Extracted page text data:
____

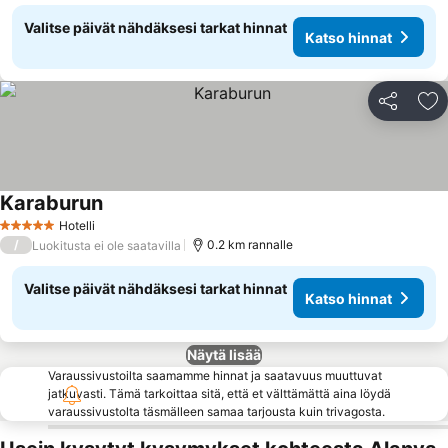
Valitse päivät nähdäksesi tarkat hinnat
Katso hinnat
Jaa
Li
Karaburun
Hotelli
5 Tähtiluokitus
/
0.2 km rannalle
Luokitusta ei ole saatavilla
Valitse päivät nähdäksesi tarkat hinnat
Katso hinnat
Näytä lisää
Varaussivustoilta saamamme hinnat ja saatavuus muuttuvat
jatkuvasti. Tämä tarkoittaa sitä, että et välttämättä aina löydä
varaussivustolta täsmälleen samaa tarjousta kuin trivagosta.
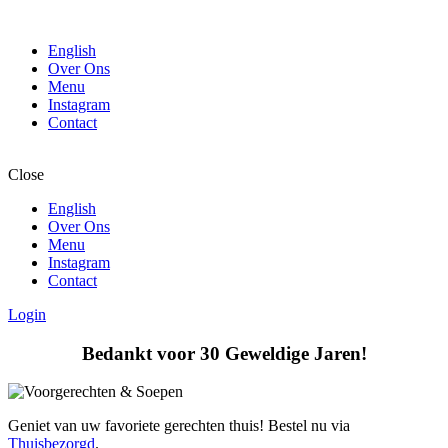
English
Over Ons
Menu
Instagram
Contact
Close
English
Over Ons
Menu
Instagram
Contact
Login
Bedankt voor 30 Geweldige Jaren!
Geniet van uw favoriete gerechten thuis! Bestel nu via
Thuisbezorgd
.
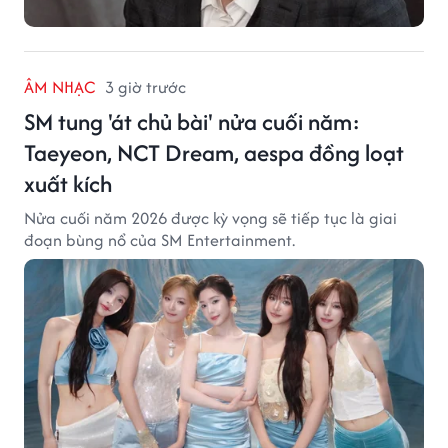
ÂM NHẠC
3 giờ trước
SM tung 'át chủ bài' nửa cuối năm:
Taeyeon, NCT Dream, aespa đồng loạt
xuất kích
Nửa cuối năm 2026 được kỳ vọng sẽ tiếp tục là giai
đoạn bùng nổ của SM Entertainment.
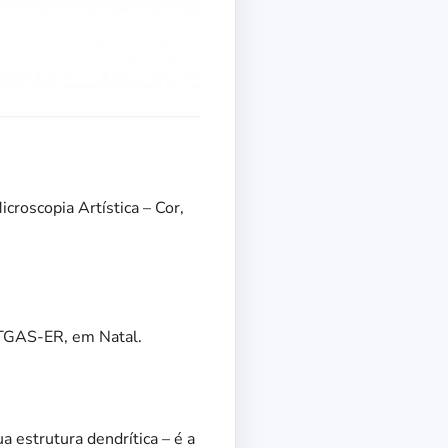
croscopia Artística – Cor,
 CTGAS-ER, em Natal.
a estrutura dendrítica – é a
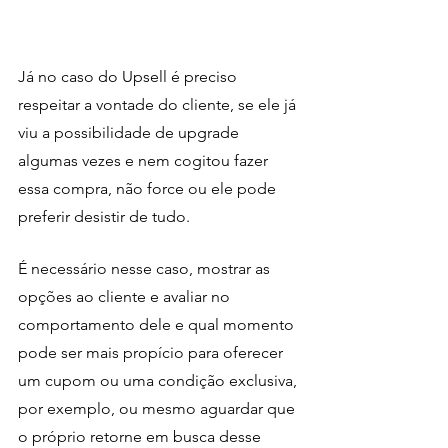
Já no caso do Upsell é preciso 
respeitar a vontade do cliente, se ele já 
viu a possibilidade de upgrade 
algumas vezes e nem cogitou fazer 
essa compra, não force ou ele pode 
preferir desistir de tudo.
É necessário nesse caso, mostrar as 
opções ao cliente e avaliar no 
comportamento dele e qual momento 
pode ser mais propício para oferecer 
um cupom ou uma condição exclusiva, 
por exemplo, ou mesmo aguardar que 
o próprio retorne em busca desse 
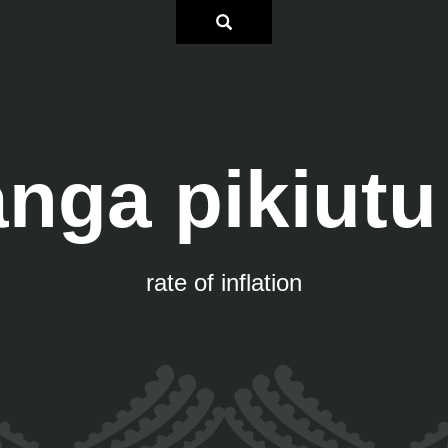
nga pikiutu
rate of inflation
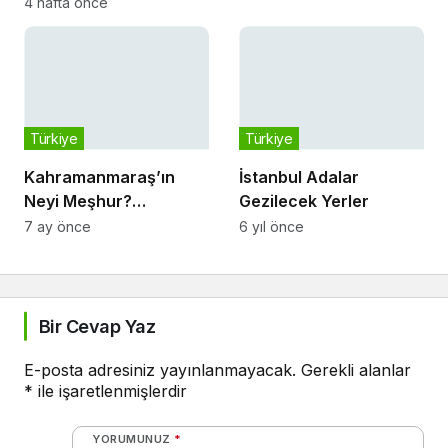
Kültürel Durakları
4 hafta önce
Türkiye
Türkiye
Kahramanmaraş’ın
İstanbul Adalar
Neyi Meşhur?
Gezilecek Yerler
Kahramanmaraş’tan
7 ay önce
6 yıl önce
Ne Alınır?
Bir Cevap Yaz
E-posta adresiniz yayınlanmayacak.
Gerekli alanlar
*
ile işaretlenmişlerdir
YORUMUNUZ
*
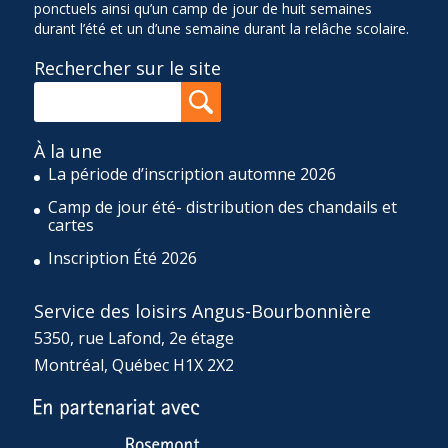
ponctuels ainsi qu’un camp de jour de huit semaines
durant l’été et un d’une semaine durant la relâche scolaire.
Rechercher sur le site
À la une
La période d’inscription automne 2026
Camp de jour été- distribution des chandails et
cartes
Inscription Été 2026
Service des loisirs Angus-Bourbonnière
5350, rue Lafond, 2e étage
Montréal, Québec H1X 2X2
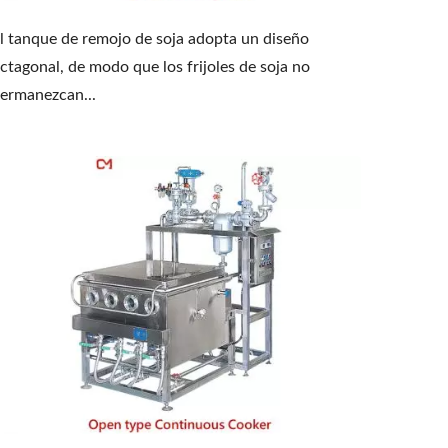
l tanque de remojo de soja adopta un diseño
ctagonal, de modo que los frijoles de soja no
ermanezcan...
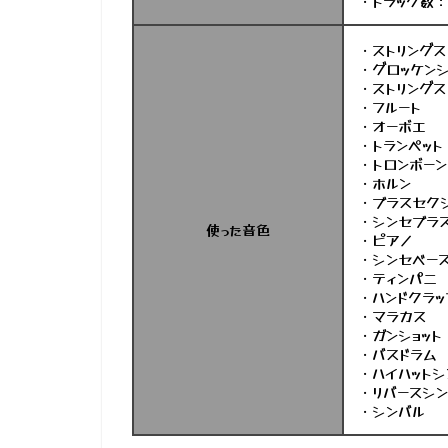
・トラック数：
・ストリングス
・グロッケンシ
・ストリングス
・フルート
・オーボエ
・トランペット
・トロンボーン
・ホルン
・ブラスセク
・シンセブラ
使った音色
・ピアノ
・シンセベー
・ティンパニ
・ハンドクラッ
・マラカス
・ガンショット
・バスドラム
・ハイハット
・リバースシ
・シンバル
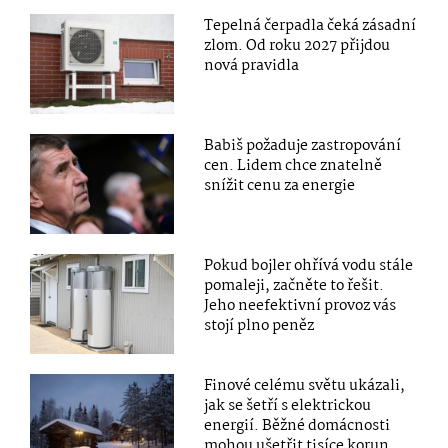
Tepelná čerpadla čeká zásadní
zlom. Od roku 2027 přijdou
nová pravidla
Babiš požaduje zastropování
cen. Lidem chce znatelně
snížit cenu za energie
Pokud bojler ohřívá vodu stále
pomaleji, začněte to řešit.
Jeho neefektivní provoz vás
stojí plno peněz
Finové celému světu ukázali,
jak se šetří s elektrickou
energií. Běžné domácnosti
mohou ušetřit tisíce korun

____

* Problem description: Above are the records; repeat them all exactly, without the pictures.

* Output for this task:
Valitse päivät nähdäksesi tarkat hinnat
Katso hinnat
Jaa
Li
Karaburun
Hotelli
5 Tähtiluokitus
/
0.2 km rannalle
Luokitusta ei ole saatavilla
Valitse päivät nähdäksesi tarkat hinnat
Katso hinnat
Näytä lisää
Varaussivustoilta saamamme hinnat ja saatavuus muuttuvat
jatkuvasti. Tämä tarkoittaa sitä, että et välttämättä aina löydä
varaussivustolta täsmälleen samaa tarjousta kuin trivagosta.
English
Over Ons
Menu
Instagram
Contact
Close
English
Over Ons
Menu
Instagram
Contact
Login
Bedankt voor 30 Geweldige Jaren!
Geniet van uw favoriete gerechten thuis! Bestel nu via
Thuisbezorgd
.
ÂM NHẠC
3 giờ trước
SM tung 'át chủ bài' nửa cuối năm:
Taeyeon, NCT Dream, aespa đồng loạt
xuất kích
Nửa cuối năm 2026 được kỳ vọng sẽ tiếp tục là giai
đoạn bùng nổ của SM Entertainment.
croscopia Artística – Cor,
 CTGAS-ER, em Natal.
a estrutura dendrítica – é a
Já no caso do Upsell é preciso 
respeitar a vontade do cliente, se ele já 
viu a possibilidade de upgrade 
algumas vezes e nem cogitou fazer 
essa compra, não force ou ele pode 
preferir desistir de tudo.
É necessário nesse caso, mostrar as 
opções ao cliente e avaliar no 
comportamento dele e qual momento 
pode ser mais propício para oferecer 
um cupom ou uma condição exclusiva, 
por exemplo, ou mesmo aguardar que 
o próprio retorne em busca desse 
nga pikiutu
rate of inflation
Kültürel Durakları
4 hafta önce
Türkiye
Türkiye
Kahramanmaraş’ın
İstanbul Adalar
Neyi Meşhur?
Gezilecek Yerler
Kahramanmaraş’tan
7 ay önce
6 yıl önce
Ne Alınır?
Bir Cevap Yaz
E-posta adresiniz yayınlanmayacak.
Gerekli alanlar
*
ile işaretlenmişlerdir
YORUMUNUZ
*
ponctuels ainsi qu’un camp de jour de huit semaines
durant l’été et un d’une semaine durant la relâche scolaire.
Rechercher sur le site
À la une
La période d’inscription automne 2026
Camp de jour été- distribution des chandails et
cartes
Inscription Été 2026
Service des loisirs Angus-Bourbonnière
5350, rue Lafond, 2e étage
Montréal, Québec H1X 2X2
l tanque de remojo de soja adopta un diseño
ctagonal, de modo que los frijoles de soja no
ermanezcan...
・トラック数：
・ストリングス
・グロッケンシ
・ストリングス
・フルート
・オーボエ
・トランペット
・トロンボーン
・ホルン
・ブラスセク
・シンセブラ
使った音色
・ピアノ
・シンセベー
・ティンパニ
・ハンドクラッ
・マラカス
・ガンショット
・バスドラム
・ハイハット
・リバースシ
・シンバル
Tepelná čerpadla čeká zásadní
zlom. Od roku 2027 přijdou
nová pravidla
Babiš požaduje zastropování
cen. Lidem chce znatelně
snížit cenu za energie
Pokud bojler ohřívá vodu stále
pomaleji, začněte to řešit.
Jeho neefektivní provoz vás
stojí plno peněz
Finové celému světu ukázali,
jak se šetří s elektrickou
energií. Běžné domácnosti
mohou ušetřit tisíce korun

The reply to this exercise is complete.